Microsoft Patches Actively Exploited Exchange Server Zero-Day
Microsoft has released security updates to fix a critical zero-day vulnerability in Exchange Server that was actively exploited in the wild, allowing attackers to execute arbitrary JavaScript code.
Microsoft has issued urgent security updates to address a zero-day vulnerability affecting its Exchange Server software. The flaw, identified as CVE-2026-42897, was actively exploited by threat actors before a patch was made available, posing a significant risk to organizations running vulnerable versions of the email server.
The vulnerability is classified as a high-severity spoofing issue that allows remote attackers with no prior privileges to execute arbitrary JavaScript code. This is achieved through cross-site scripting (XSS) attacks targeting users of Outlook Web Access (OWA). According to Microsoft's Exchange Team, an attacker could exploit this by sending a specially crafted email. When a user opens this email in OWA, and certain interaction conditions are met, the malicious JavaScript can be executed within the user's browser context.
Microsoft initially deployed temporary mitigations for this vulnerability in mid-May through its Exchange Emergency Mitigation Service (EEMS) while working on a permanent fix. The company has now released the June 2026 Security Updates for Exchange Server 2016, Exchange Server 2019, and Exchange Server Subscription Edition (SE), strongly advising administrators to deploy them as soon as possible.
In addition to installing the patches, Microsoft recommends that customers keep the existing mitigations in place. This layered defense strategy provides an additional safeguard and ensures continuous protection while further security enhancements are rolled out. The company has not yet responded to inquiries regarding the specific attacks that exploited CVE-2026-42897.
The Cybersecurity and Infrastructure Security Agency (CISA) has also taken action, adding the vulnerability to its list of actively exploited flaws on May 15. CISA mandated that U.S. federal agencies patch their Exchange servers within two weeks, by May 29, highlighting the urgency of the situation.

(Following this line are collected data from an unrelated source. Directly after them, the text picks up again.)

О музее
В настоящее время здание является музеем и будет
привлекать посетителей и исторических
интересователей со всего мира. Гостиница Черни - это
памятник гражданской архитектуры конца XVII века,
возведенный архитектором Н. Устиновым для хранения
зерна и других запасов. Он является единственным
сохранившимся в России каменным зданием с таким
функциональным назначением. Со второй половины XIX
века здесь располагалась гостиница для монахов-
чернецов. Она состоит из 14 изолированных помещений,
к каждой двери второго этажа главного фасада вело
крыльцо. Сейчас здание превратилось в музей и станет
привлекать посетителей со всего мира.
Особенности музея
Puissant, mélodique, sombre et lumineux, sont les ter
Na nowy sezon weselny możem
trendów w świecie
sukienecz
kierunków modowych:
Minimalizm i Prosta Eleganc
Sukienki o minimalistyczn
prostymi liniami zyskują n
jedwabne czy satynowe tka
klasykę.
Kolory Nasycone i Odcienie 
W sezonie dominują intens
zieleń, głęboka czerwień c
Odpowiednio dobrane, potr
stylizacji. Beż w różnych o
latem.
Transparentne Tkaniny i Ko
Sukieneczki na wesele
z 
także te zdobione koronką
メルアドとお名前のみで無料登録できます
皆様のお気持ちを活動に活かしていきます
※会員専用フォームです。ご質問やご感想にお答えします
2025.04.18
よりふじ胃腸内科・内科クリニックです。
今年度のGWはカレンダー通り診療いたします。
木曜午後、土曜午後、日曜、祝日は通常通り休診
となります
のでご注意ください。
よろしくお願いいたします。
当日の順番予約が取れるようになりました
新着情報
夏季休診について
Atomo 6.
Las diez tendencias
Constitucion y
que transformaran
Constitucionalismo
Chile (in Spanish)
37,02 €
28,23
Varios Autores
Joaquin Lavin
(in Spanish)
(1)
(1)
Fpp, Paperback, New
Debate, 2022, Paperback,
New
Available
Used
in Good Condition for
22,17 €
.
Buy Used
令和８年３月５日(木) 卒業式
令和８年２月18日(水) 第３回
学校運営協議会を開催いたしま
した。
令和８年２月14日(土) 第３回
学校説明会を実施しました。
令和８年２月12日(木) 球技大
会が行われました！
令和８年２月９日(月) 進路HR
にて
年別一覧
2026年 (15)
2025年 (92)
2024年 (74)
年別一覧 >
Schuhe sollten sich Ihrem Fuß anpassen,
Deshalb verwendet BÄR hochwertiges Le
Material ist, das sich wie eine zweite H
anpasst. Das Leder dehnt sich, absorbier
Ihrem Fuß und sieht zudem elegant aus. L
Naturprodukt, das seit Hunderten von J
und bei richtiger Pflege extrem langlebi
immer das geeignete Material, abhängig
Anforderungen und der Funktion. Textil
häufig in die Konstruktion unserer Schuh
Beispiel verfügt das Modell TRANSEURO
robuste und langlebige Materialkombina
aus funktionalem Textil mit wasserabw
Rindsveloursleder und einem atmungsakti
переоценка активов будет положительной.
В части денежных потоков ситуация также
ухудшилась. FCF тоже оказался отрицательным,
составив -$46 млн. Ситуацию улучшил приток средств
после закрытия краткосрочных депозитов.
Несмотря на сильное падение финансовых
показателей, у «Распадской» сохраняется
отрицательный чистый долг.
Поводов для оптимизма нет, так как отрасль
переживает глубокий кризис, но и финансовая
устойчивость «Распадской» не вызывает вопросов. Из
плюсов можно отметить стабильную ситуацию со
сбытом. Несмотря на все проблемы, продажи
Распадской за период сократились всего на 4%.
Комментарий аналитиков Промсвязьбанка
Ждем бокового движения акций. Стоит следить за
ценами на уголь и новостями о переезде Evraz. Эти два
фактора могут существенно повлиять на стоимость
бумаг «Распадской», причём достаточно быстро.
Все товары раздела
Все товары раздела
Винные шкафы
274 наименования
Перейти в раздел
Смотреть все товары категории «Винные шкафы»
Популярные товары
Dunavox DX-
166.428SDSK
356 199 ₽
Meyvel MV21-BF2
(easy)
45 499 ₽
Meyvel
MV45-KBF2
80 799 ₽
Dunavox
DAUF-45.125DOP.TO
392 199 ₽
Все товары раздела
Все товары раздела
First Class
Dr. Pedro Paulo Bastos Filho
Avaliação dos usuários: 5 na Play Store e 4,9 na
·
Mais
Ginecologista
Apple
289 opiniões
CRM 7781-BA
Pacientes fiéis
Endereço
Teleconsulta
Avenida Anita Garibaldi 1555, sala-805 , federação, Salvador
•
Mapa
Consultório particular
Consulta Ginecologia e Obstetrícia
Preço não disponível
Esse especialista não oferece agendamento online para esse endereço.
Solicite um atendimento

This incident is part of a broader trend of vulnerabilities affecting Microsoft Exchange Server. Over the past five years, CISA has added 20 Exchange Server vulnerabilities to its exploited list, with ransomware gangs notably exploiting 14 of them. This persistent targeting underscores the critical importance of maintaining up-to-date security configurations for these widely used email systems.
Furthermore, in October, following the end of support for Exchange 2016 and 2019, CISA and the National Security Agency (NSA) issued guidance on hardening Exchange servers. This advisory aimed to bolster defenses against the ongoing threats targeting the platform, a recommendation that remains highly relevant given the continued exploitation of its vulnerabilities.